As intenções de Trump, contudo, esbarram na realidade. Em primeiro lugar, como já dito, Israel parece ter entendido que o enfraquecimento da rede de terrorismo do Irã na região é uma janela de oportunidade para degolar o regime e acabar de vez com a ameaça existencial que a República Islâmica representa para o país. Em segundo lugar, os ataques não destruíram a capacidade iraniana de atingir o grau de enriquecimento de urânio necessário para a produção de um artefato nuclear, de acordo com as próprias autoridades americanas, que já afirmaram que a operação militar apenas atrasou em alguns meses o caminho de Teerã em direção a uma bomba. Finalmente, o fim das ambições nucleares iranianas interessa a todos os países, mesmo aqueles que condenaram o ataque israelense. A falta de qualquer apoio por parte de alguma potência regional ou global, escancarou o isolamento do país e o colocou em uma posição de acuamento que pode levar a um fechamento ainda maior do regime e uma ainda mais intensa corrida pelo artefato nuclear.
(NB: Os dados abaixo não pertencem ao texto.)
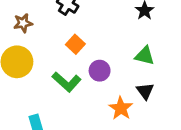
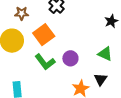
orange square: (75, 44) -> (44, 35), moved, size x1.5

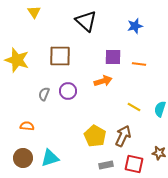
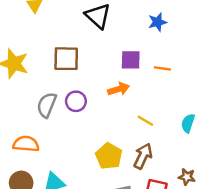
gray semicircle: (44, 94) -> (47, 105), size x1.5
yellow line: (134, 107) -> (145, 121), moved
orange semicircle: (27, 126) -> (26, 144), size x1.5

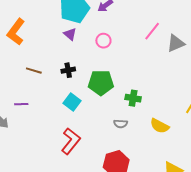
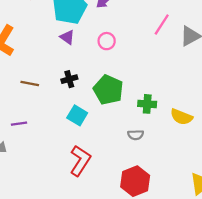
green pentagon: (101, 83) -> (108, 90), turned 30
yellow semicircle: (160, 126) -> (181, 117), moved

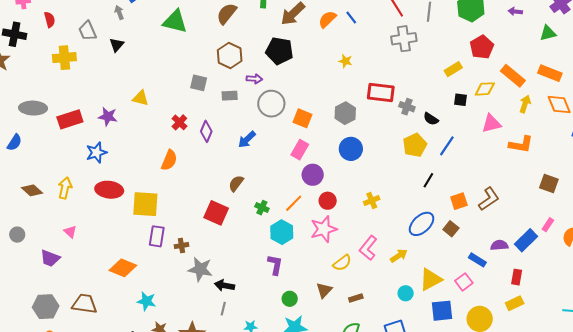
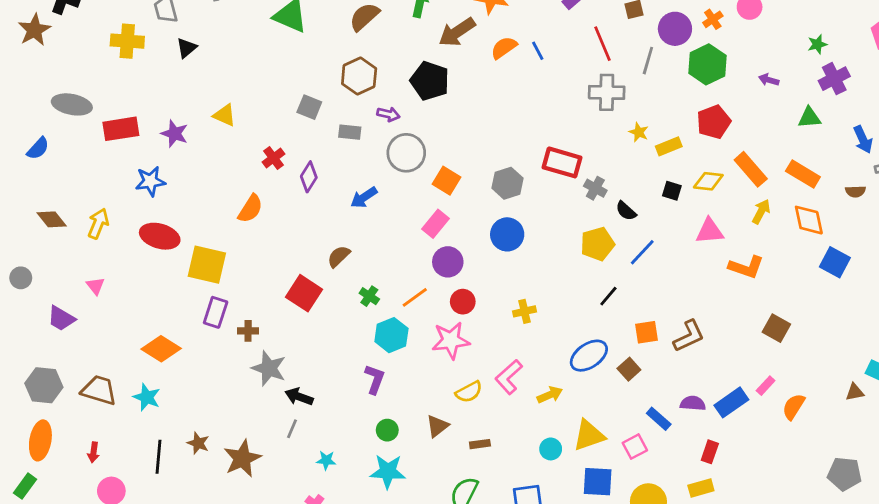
black triangle: (117, 45) -> (186, 48), moved
yellow star: (345, 61) -> (639, 132), moved
cyan star: (146, 301) -> (147, 397), moved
Trump, assim, se encontra pressionado internamente a não adentrar em uma campanha para derrubar o regime de Teerã. No entanto, as intenções do presidente americano vão de encontro ao que veem Israel e Irã e seus malabarismos midiáticos não serão suficientes para impedir Israel de retomar seu propósito de fazer cair a república dos aiatolás sob o pretexto – crível ou não – de evitar que a teocracia xiita tenha acesso a um artefato nuclear. Num grande palco de diversionismos, Israel finge que cessou suas hostilidades, o Irã finge que abandonou seus propósitos nucleares e Trump funge que impediu uma guerra a qual ele não pode evitar que continue.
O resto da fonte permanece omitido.